Cadaver crisis comes to an end Exemptions granted in hiring freeze


The Maryland Anatomy Board has won two exemptions from the state's 6-week-old hiring freeze, allowing it to hire an embalmer and ending a 3-week-old crisis that had forced the cremation of two dozen corpses donated for medical training.

"The donor program is at this point no longer in jeopardy," said board administrator Ronald Wade. "Bodies donated for medical study will be utilized to the greatest degree we can."

The state Department of Budget and Fiscal Planning notified the board yesterday that it had been granted two exemptions from the 6-week-old state hiring freeze.

Wade said one exemption will allow the board to enter into a contract with at least one part-time embalmer, who will help Wade process unclaimed and donated bodies for use by Maryland medical and dental schools and for surgical training programs.

Wade said an embalmer could be on the job as early as today at the anatomy board's laboratory in the 600 block of W. Baltimore St.

The second exemption allows the board to extend the employment of a temporary secretary until a permanent replacement can be found. The secretary's current contract was due to expire Oct. 16.

The board's problems began Sept. 17 when its regular embalmer suffered a heart attack. Because of the hiring freeze imposed by the governor on Aug. 31, no replacement could be hired.

Board Chairman Michael N. Sheridan warned Adele Wilzack, secretary of the Department of Health and Mental Hygiene, that the situation posed "an immediate health problem," and eventually won the department's support for the exemption as a matter of "the highest priority."

While health officials waited for action by Budget Secretary Charles L. Benton Jr., however, unclaimed and donated bodies continued to arrive at the board's lab faster than they could be processed.
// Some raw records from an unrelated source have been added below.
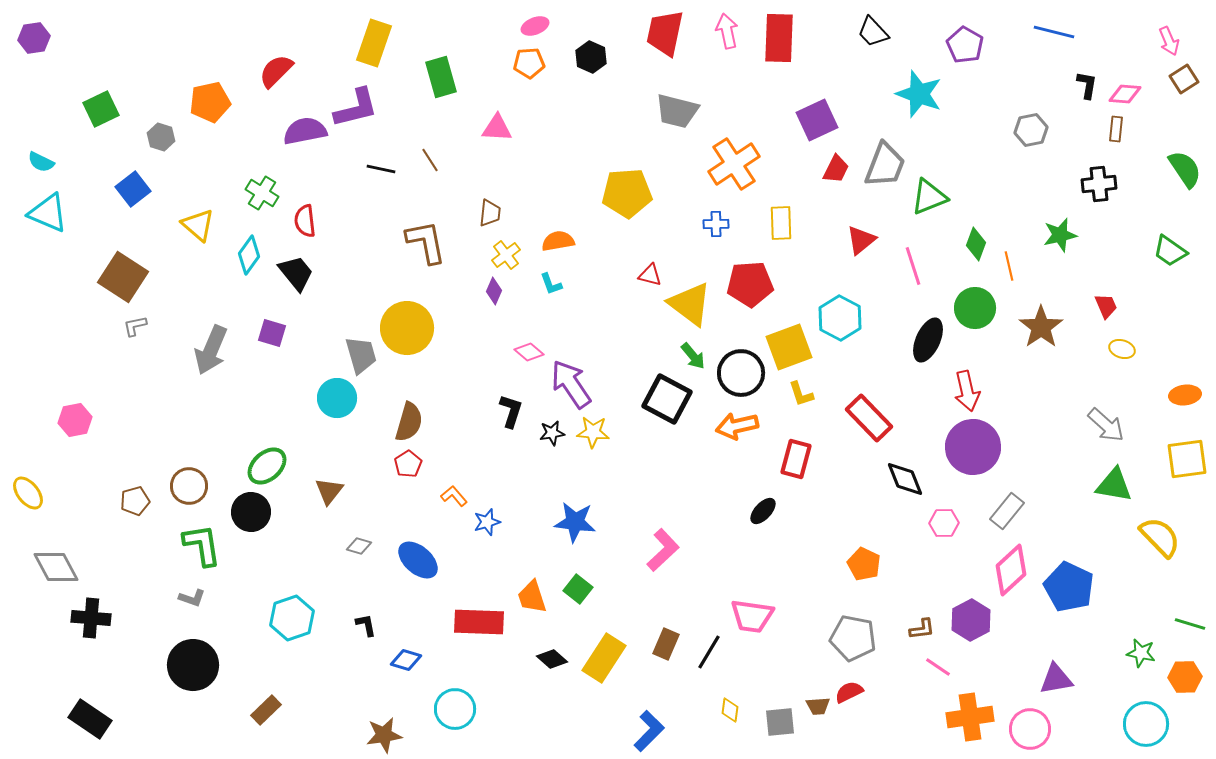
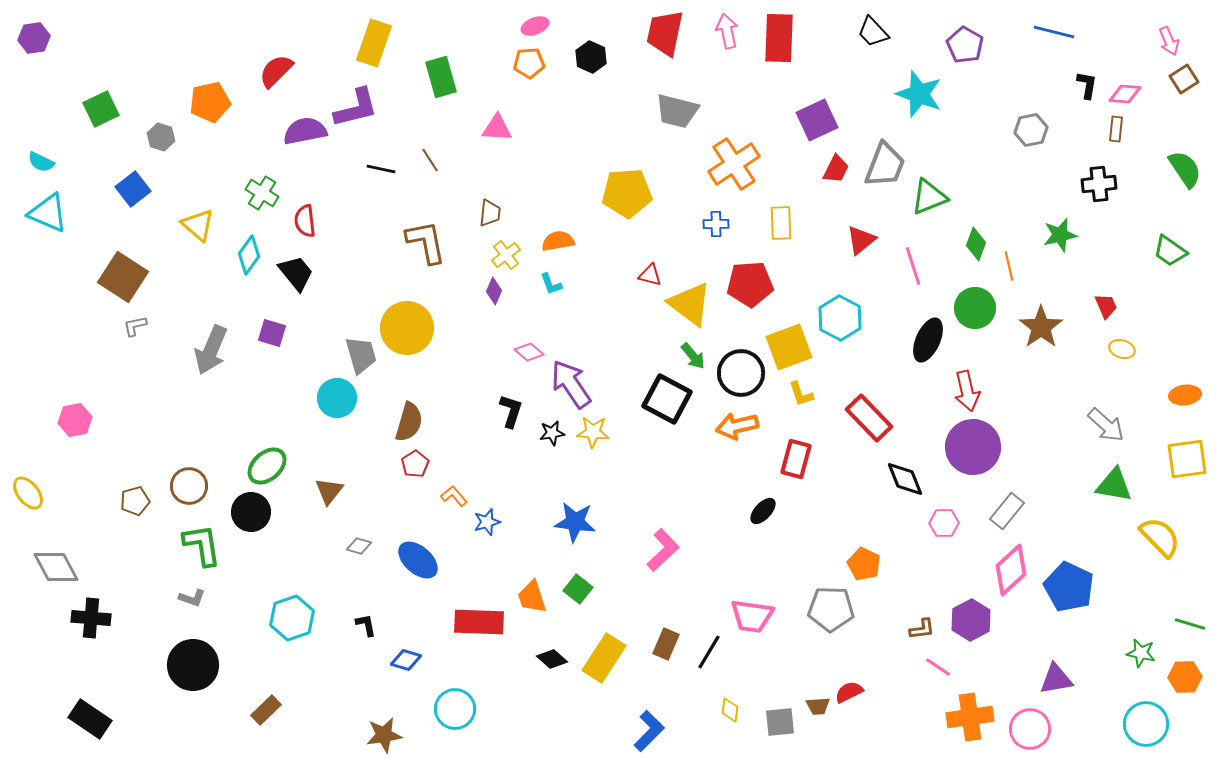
red pentagon at (408, 464): moved 7 px right
gray pentagon at (853, 638): moved 22 px left, 29 px up; rotated 9 degrees counterclockwise
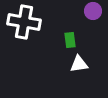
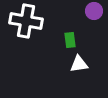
purple circle: moved 1 px right
white cross: moved 2 px right, 1 px up
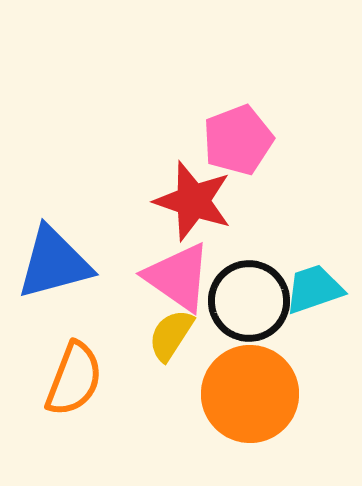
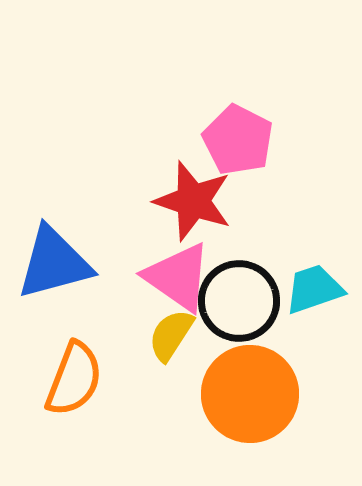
pink pentagon: rotated 24 degrees counterclockwise
black circle: moved 10 px left
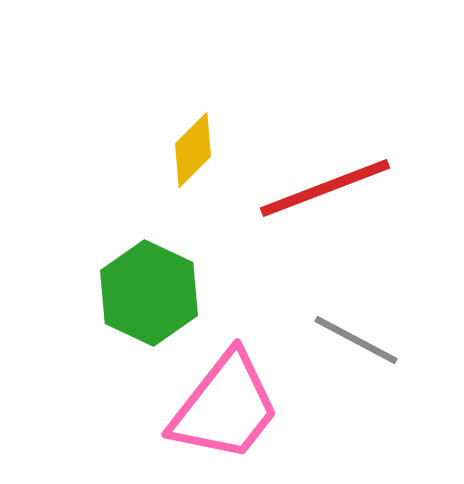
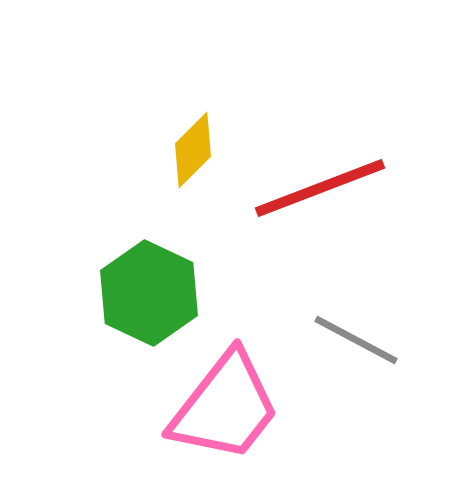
red line: moved 5 px left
With donated help, Wade managed to prepare some bodies for medical study, and shipped 36 to Johns Hopkins Hospital. But others deteriorated before they could be embalmed and preserved. They had to be boxed and sent to a crematorium.
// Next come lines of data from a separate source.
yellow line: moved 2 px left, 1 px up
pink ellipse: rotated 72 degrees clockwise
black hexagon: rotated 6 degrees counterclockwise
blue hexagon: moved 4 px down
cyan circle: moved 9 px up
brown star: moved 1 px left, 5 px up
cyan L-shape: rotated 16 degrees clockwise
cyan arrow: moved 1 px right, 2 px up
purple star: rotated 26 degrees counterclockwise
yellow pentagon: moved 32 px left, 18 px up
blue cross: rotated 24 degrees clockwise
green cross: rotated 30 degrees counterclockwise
"We sent eight more to the crematory today. . . . There are more down the hall," Wade said yesterday. "Altogether . . . we lost about 24 because of this situation. It's a significant loss."
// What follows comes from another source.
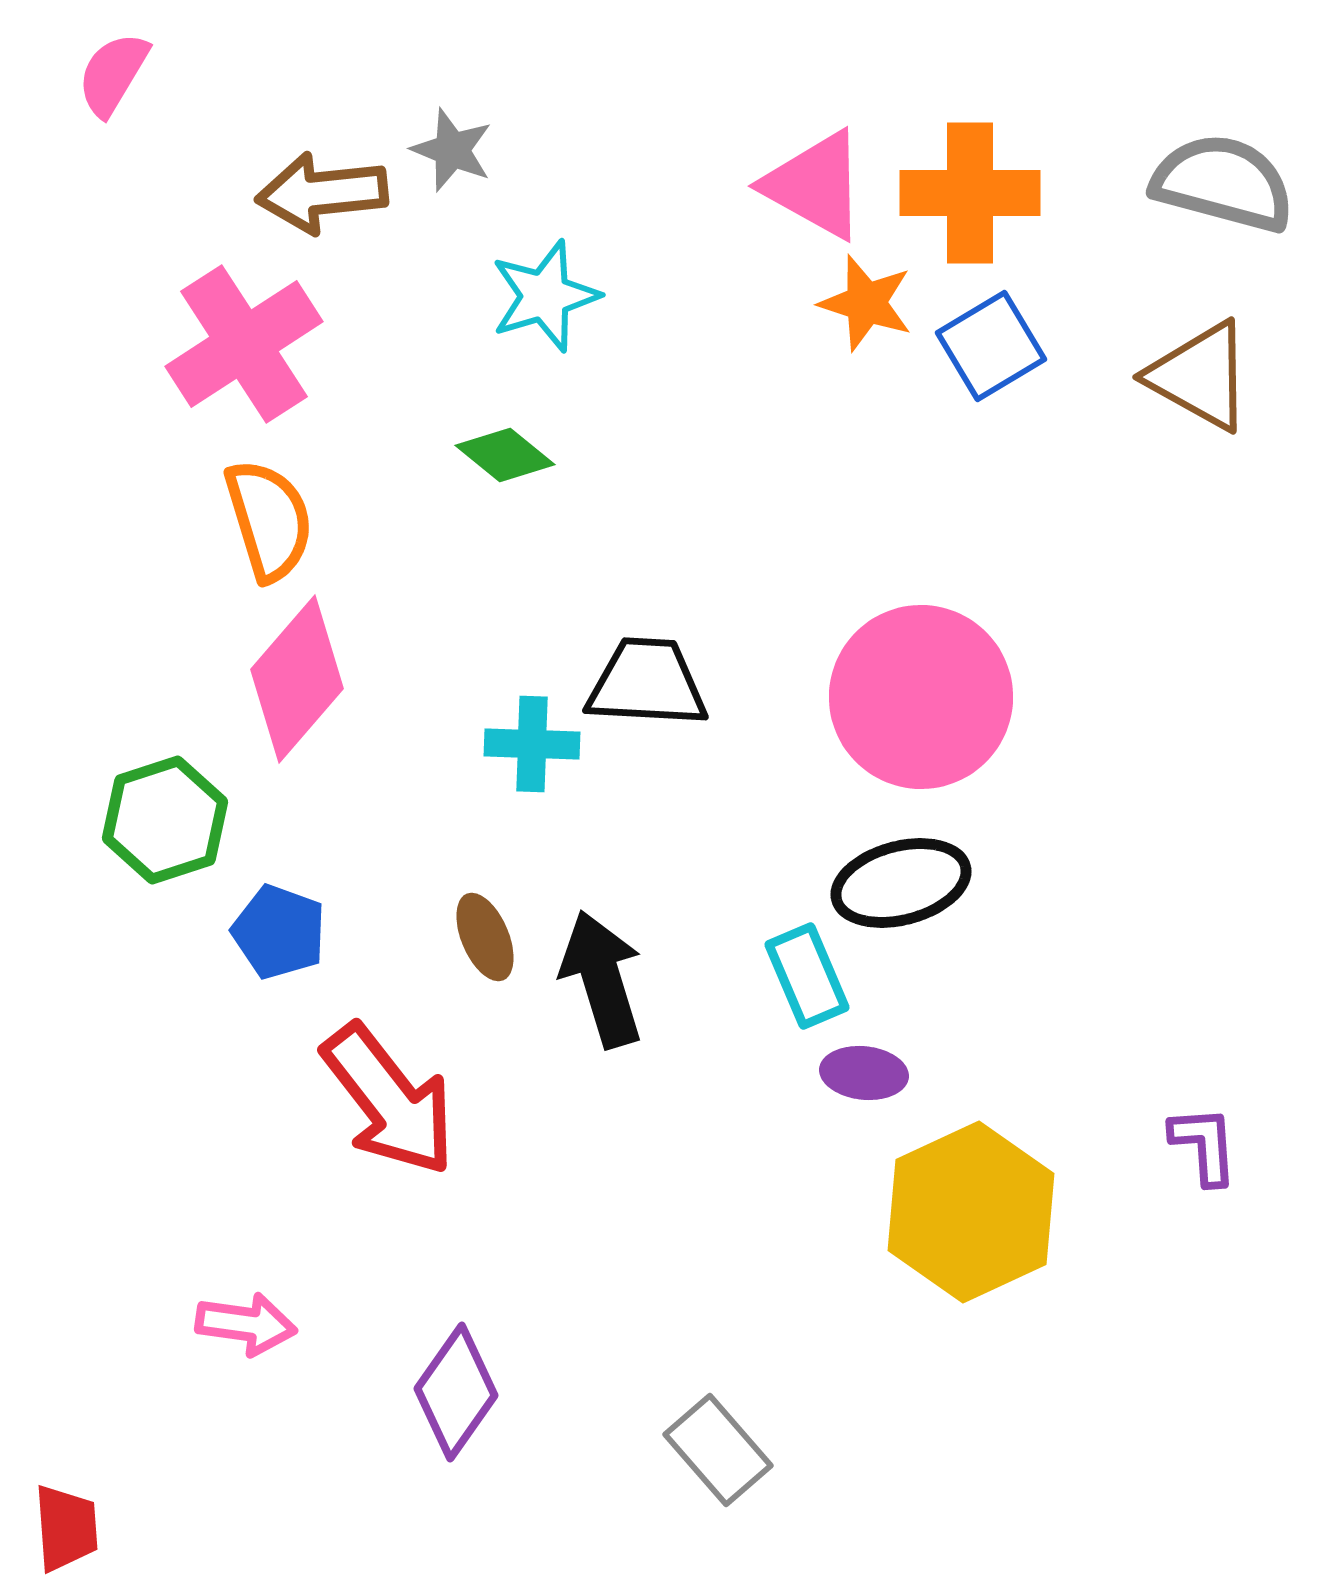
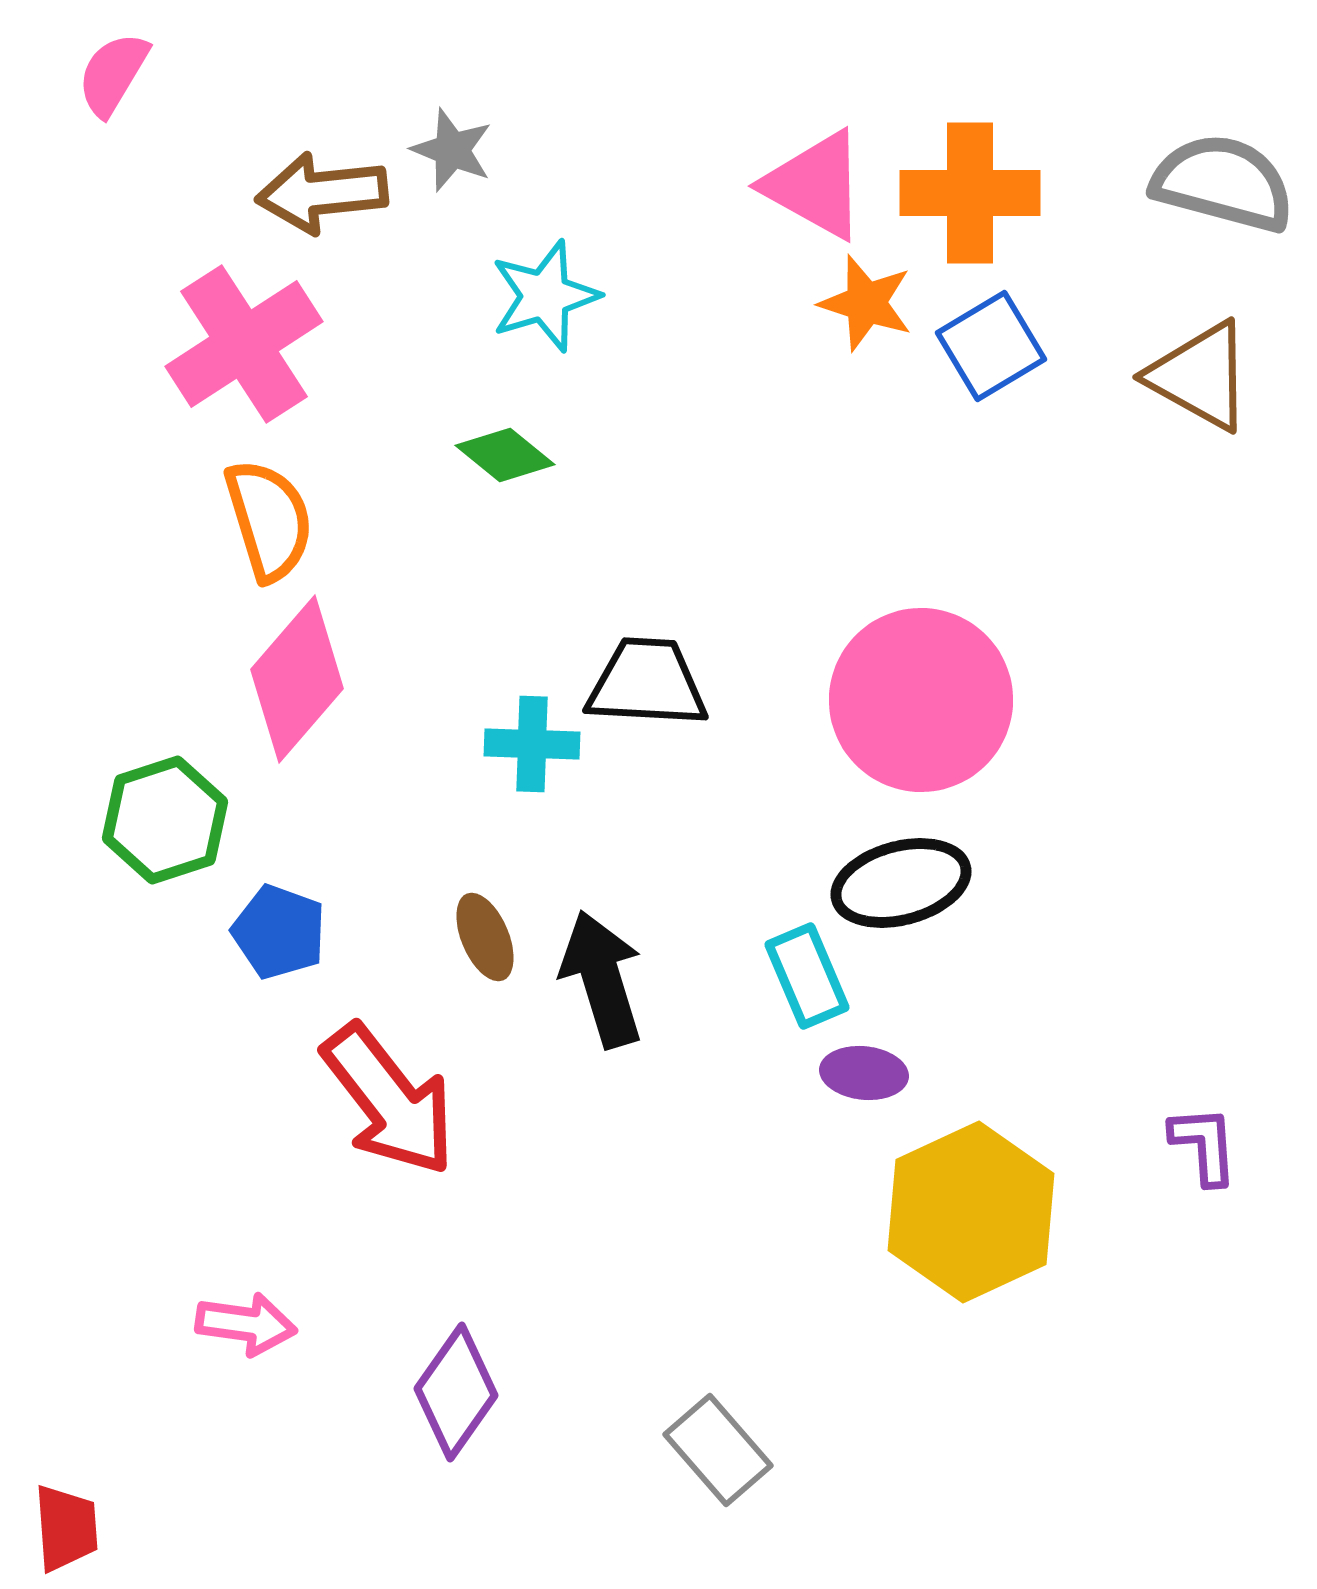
pink circle: moved 3 px down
The board receives about 65 unclaimed and donated bodies a month, and is expecting nearly 800 in all this year.

Some training programs normally conducted at the anatomy board's labs had to be canceled in recent weeks, and maintenance suffered. Wade is hoping now to hire a laboratory maintenance service to help scrub the place down.

"The embalmer needs to maintain an aseptic area to work in," he said.